On February 16, 2022, the IRS published a frequently asked questions (FAQ) page regarding Schedule K-2/K-3 reporting. We noted in a prior BKD Thoughtware® article that the IRS clarified that Schedules K-2/K-3 may be required for domestic partnerships and S corporations that do not have foreign activity or foreign owners, as indicated by the IRS in the schedule instructions.
However, in question 15 of the FAQ, the IRS is providing an exception for the 2021 filing year for certain domestic partnerships and S corps. To qualify for the exception from filing, the following must be met:
- In tax year 2021, the direct partners in the domestic partnership are not foreign partnerships, foreign corporations, foreign individuals, foreign estates, or foreign trusts.
- In tax year 2021, the domestic partnership or S corp has no foreign activity, including foreign taxes paid or accrued or ownership of assets that generate, have generated, or may reasonably expect to generate foreign source income (see section 1.861-9(g)(3)).
- In tax year 2020, the domestic partnership or S corp did not provide to its partners or shareholders nor did the partners or shareholders request the information regarding (on the form or attachments thereto):
- Line 16, Form 1065, Schedules K and K-1 (line 14 for Form 1120-S), and
- Line 20c, Form 1065, Schedules K and K-1 (Controlled Foreign Corporations, Passive Foreign Investment Companies, 1120-F, section 250, section 864(c)(8), section 721(c) partnerships, and section 7874) (line 17d for Form 1120-S).
- The domestic partnership or S corp has no knowledge that the partners or shareholders are requesting such information for tax year 2021.
If a partnership or S corp qualifies for this exception, the domestic partnership or S corp does not need to file Schedules K-2 and K-3 with the IRS or with its partners or shareholders.

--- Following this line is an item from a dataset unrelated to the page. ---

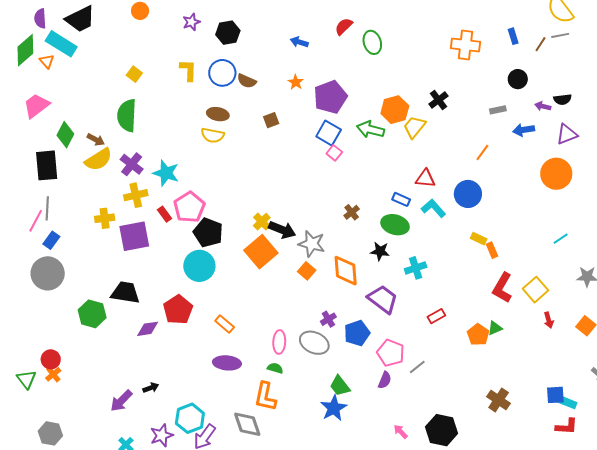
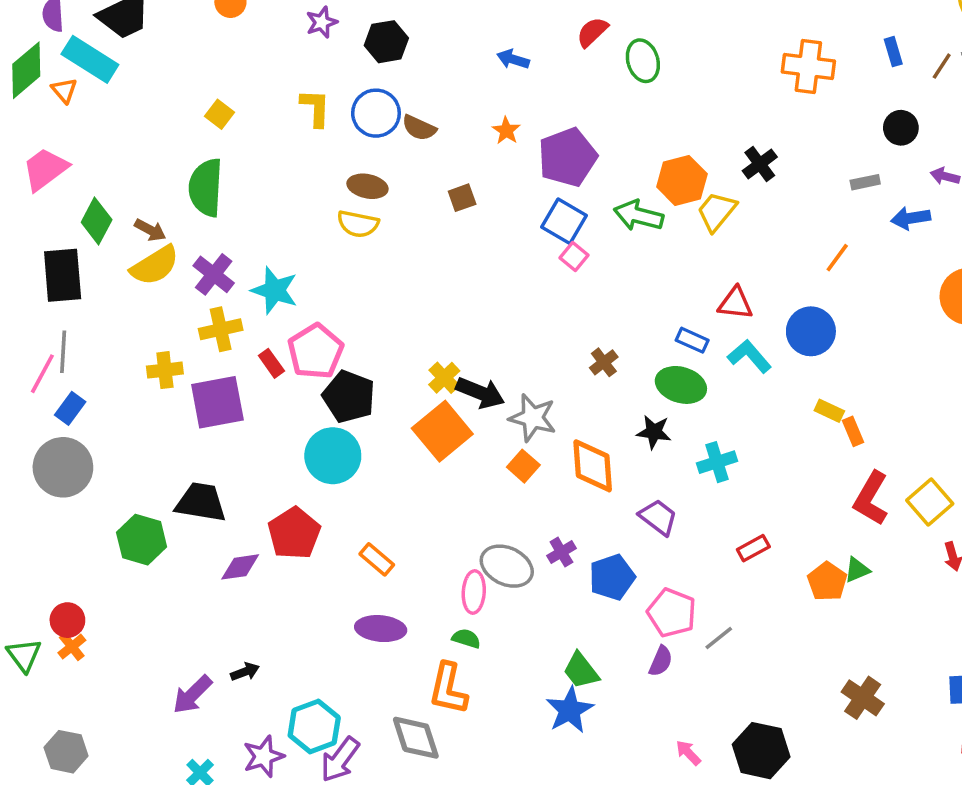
purple trapezoid: (383, 299) -> (658, 517), size x0.7
gray ellipse: (314, 343) -> (507, 566), moved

However, if the partnership or S corp is subsequently notified by a partner or shareholder that all or part of the information contained on Schedule K-3 is needed to complete their tax return, then the partnership or S corp must provide the information to the partner or shareholder. If a partner or shareholder notifies the partnership or S corp before the partnership or S corp files its return, the conditions for the exception are not met and the partnership or S corp must provide the Schedule K-3 to the partner or shareholder and file the Schedules K-2 and K-3 with the IRS.
Given the timing, we anticipate this to be welcomed relief for a number of taxpayers that were unsure whether Schedules K-2/K-3 are required, along with a reduced burden for those that clearly met the exceptions.